He still felt guilty that he hadn't gone back. He'd scanned the papers for days afterwards but found nothing. The man was probably not seriously hurt, but the boy couldn't forget the pain and fury on his face. Twenty-five years on and Thorne could still see it, and hear the soggy thump as the man had crashed down on to his back in the slush. Thorne closed the bedroom door, sat down on the side of the bed and started to undo his shoelaces. Twenty years a copper and he still couldn't understand why they'd attacked him. He'd only smiled at them.

FOURTEEN

Thorne thought: so this is old age.

A heavy chair near the television, with its shit-coloured seat covered in plastic and panic buttons everywhere. Handles around the bath and piss-soaked knickers in the sink, and a woman who couldn't really give a toss, popping round twice a day to see if you're dead yet.

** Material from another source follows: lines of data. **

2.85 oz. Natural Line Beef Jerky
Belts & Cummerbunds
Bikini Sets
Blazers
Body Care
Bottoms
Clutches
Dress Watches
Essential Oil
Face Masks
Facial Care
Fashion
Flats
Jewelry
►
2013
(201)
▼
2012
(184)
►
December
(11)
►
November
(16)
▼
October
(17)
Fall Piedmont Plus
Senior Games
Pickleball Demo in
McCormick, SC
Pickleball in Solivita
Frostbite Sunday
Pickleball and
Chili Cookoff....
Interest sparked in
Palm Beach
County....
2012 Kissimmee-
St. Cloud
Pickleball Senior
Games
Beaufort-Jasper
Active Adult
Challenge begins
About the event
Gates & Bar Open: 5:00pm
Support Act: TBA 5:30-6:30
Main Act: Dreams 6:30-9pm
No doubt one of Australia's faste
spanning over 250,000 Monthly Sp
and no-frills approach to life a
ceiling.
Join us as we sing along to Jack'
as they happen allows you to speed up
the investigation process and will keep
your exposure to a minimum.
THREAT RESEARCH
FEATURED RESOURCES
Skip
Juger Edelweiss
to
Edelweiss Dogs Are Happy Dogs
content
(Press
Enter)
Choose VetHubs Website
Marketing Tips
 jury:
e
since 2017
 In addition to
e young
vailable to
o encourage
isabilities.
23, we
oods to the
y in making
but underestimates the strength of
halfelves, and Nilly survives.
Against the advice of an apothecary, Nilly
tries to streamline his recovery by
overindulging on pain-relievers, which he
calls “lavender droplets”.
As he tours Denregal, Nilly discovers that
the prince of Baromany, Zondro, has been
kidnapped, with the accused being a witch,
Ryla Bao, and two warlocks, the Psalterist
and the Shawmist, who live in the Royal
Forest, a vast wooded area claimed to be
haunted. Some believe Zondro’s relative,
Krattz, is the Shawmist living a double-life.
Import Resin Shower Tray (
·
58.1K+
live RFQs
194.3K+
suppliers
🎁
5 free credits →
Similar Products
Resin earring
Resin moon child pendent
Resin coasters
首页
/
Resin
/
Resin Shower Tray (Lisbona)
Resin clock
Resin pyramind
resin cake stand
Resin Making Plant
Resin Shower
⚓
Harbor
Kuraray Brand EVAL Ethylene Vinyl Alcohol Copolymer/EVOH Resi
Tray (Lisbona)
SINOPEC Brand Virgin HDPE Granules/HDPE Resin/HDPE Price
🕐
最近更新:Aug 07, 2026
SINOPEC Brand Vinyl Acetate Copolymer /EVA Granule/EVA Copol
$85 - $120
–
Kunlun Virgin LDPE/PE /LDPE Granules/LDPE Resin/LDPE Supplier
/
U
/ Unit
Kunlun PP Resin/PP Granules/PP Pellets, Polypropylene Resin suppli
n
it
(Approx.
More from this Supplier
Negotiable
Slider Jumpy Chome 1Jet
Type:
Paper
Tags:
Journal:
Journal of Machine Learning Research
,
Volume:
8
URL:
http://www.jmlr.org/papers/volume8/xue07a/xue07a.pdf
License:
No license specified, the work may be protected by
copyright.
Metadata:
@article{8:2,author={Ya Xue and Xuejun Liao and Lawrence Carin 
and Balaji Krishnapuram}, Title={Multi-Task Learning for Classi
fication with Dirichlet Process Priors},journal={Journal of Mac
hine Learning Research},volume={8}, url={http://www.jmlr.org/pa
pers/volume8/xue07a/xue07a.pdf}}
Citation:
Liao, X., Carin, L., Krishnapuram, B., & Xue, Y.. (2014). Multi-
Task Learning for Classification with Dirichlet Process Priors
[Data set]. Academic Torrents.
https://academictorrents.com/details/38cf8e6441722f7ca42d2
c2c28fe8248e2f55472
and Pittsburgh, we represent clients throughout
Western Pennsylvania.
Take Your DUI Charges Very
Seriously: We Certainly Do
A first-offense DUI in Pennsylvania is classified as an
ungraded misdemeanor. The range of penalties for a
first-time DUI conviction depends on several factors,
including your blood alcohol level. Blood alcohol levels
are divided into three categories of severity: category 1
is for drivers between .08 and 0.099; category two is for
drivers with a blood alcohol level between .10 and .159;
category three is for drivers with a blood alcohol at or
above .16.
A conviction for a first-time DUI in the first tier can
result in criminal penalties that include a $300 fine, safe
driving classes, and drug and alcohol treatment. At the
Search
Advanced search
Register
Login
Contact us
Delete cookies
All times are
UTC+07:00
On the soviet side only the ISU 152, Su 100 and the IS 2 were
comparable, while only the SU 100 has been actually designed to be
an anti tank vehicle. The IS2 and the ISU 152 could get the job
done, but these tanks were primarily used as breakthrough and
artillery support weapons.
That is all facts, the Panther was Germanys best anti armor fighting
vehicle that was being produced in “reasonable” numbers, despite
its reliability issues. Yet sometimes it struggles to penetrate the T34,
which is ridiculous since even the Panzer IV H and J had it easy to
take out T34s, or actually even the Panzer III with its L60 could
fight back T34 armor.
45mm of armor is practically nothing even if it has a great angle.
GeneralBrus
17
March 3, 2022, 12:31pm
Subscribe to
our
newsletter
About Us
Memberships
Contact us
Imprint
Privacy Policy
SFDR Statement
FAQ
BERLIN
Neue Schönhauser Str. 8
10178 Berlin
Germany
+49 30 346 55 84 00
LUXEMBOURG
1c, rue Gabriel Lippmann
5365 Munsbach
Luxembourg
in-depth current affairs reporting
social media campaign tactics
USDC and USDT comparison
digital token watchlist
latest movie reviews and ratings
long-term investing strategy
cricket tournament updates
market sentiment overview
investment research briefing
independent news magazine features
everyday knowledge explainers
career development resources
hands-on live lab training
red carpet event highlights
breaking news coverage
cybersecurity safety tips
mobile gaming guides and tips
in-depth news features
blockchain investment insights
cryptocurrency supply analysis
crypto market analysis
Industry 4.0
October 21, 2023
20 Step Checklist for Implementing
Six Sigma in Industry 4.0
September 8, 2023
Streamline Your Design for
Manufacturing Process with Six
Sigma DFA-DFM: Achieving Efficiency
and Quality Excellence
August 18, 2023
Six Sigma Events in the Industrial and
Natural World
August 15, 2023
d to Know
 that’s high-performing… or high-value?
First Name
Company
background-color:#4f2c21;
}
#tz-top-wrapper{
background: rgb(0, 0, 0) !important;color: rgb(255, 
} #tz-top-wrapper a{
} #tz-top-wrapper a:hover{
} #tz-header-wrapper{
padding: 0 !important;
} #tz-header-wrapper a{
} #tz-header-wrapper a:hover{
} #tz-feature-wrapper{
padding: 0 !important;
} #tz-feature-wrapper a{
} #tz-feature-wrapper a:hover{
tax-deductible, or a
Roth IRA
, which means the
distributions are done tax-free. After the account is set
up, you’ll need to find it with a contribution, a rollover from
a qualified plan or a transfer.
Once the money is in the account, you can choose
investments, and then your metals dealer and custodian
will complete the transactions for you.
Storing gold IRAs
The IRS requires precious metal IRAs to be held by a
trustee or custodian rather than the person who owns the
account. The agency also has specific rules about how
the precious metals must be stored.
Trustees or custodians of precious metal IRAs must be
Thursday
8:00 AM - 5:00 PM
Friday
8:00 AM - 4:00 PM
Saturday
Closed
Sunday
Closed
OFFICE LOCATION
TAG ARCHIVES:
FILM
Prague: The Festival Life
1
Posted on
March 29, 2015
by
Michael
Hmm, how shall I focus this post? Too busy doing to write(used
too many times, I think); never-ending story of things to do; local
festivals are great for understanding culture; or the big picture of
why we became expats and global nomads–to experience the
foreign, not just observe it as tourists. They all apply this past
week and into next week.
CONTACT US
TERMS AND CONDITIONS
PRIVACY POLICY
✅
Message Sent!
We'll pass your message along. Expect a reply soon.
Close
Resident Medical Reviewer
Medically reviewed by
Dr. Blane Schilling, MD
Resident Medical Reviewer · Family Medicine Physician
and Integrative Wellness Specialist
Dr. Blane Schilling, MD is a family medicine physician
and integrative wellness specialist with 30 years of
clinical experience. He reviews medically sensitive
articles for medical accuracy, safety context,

'Do you take sugar, Mrs. Nicklin?' McEvoy stuck her head round the kitchen door.

Annie Nicklin shook her head at nobody in particular and Thorne relayed the answer to McEvoy with a more obvious gesture of his own. Though she hadn't said a lot, the woman in the heavy chair, with her clawed hands resting on top of a green blanket, was still fairly sharp mentally, but her body was on the way out. Arthritis, diabetes, angina.., the catalogue of diseases had been reeled off cheerfully by the warden – a hard-faced article named Margaret – as she'd shown them into Annie's flat and explained that they wouldn't get a great deal out of her. Nobody ever did.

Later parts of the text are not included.